Тут уже нет богатых плантаторов, потому что нет полей для хлопка. Да и земля другая. Потихоньку меняется цвет. Из черного он переходит в желтоватый, а потом и вовсе в красный. Пыль была серая, стала золотистая. Леса высоченной длинноиглой сосны, белая пена кизиловых зарослей, тутовые и ореховые рощи, кедровые, ясеневые перелески спускаются и взбираются вверх. Шумят быстрые речки и водопады.

Тут живут совсем бедные люди. Глиноеды, или «билли с гор», – так их зовут. Глиноеды промышляют сбором шишек, орехов. Кое‑кто выращивает табак, а некоторые пытаются собирать виноград. Но виноград здесь неважный, и даже на свое вино глиноедам его не хватает. Глиноеды здорово пьют. Их выручает яблочный сидр и сахарное пиво.
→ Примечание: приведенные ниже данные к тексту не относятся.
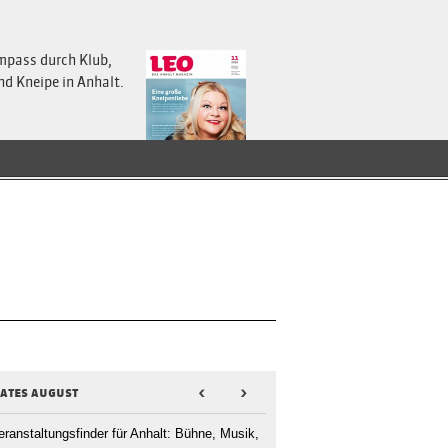
mpass durch Klub,
nd Kneipe in Anhalt.
dates august
<
>
eranstaltungsfinder für Anhalt: Bühne, Musik,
Мы остановились у Дровяного полустанка, вынесли корзины с едой и пошли наверх. Здесь начинался лес огромных белых дубов, каждый вдвоем не обхватишь. Повсюду цвел нежными звездочками ясменник. Я стал обрывать его почки. Дома сделаю «майское вино», такой крепкий кисловатый напиток.
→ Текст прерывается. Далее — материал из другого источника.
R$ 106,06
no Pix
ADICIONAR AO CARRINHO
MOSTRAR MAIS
Мы шли и шли, и перед нами открылась заброшенная индейская деревня. Она заросла ковром желтых и красных азалий. Индейские земляные домики стали похожи на зеленые пирамиды.

Когда‑то здесь жили индейцы крики. Но белые за бесценок купили у их вождей все земли. Многие не хотели уходить. Тогда приехала кавалерия, всех выгнали из домов, и до самой Оклахомы на запад шли индейцы от родных мест. Эту дорогу они назвали «тропой слез».

В последнюю ночь, перед тем как покинуть лес белых дубов, один индеец сказал, что хочет заснуть и проснуться только тогда, когда все вернутся в свою деревню. Он заснул, и его зарыли в землю. Теперь он спит где‑то здесь и ждет, когда все вернутся. Но много ли их осталось в живых? Ведь было это лет двадцать пять назад.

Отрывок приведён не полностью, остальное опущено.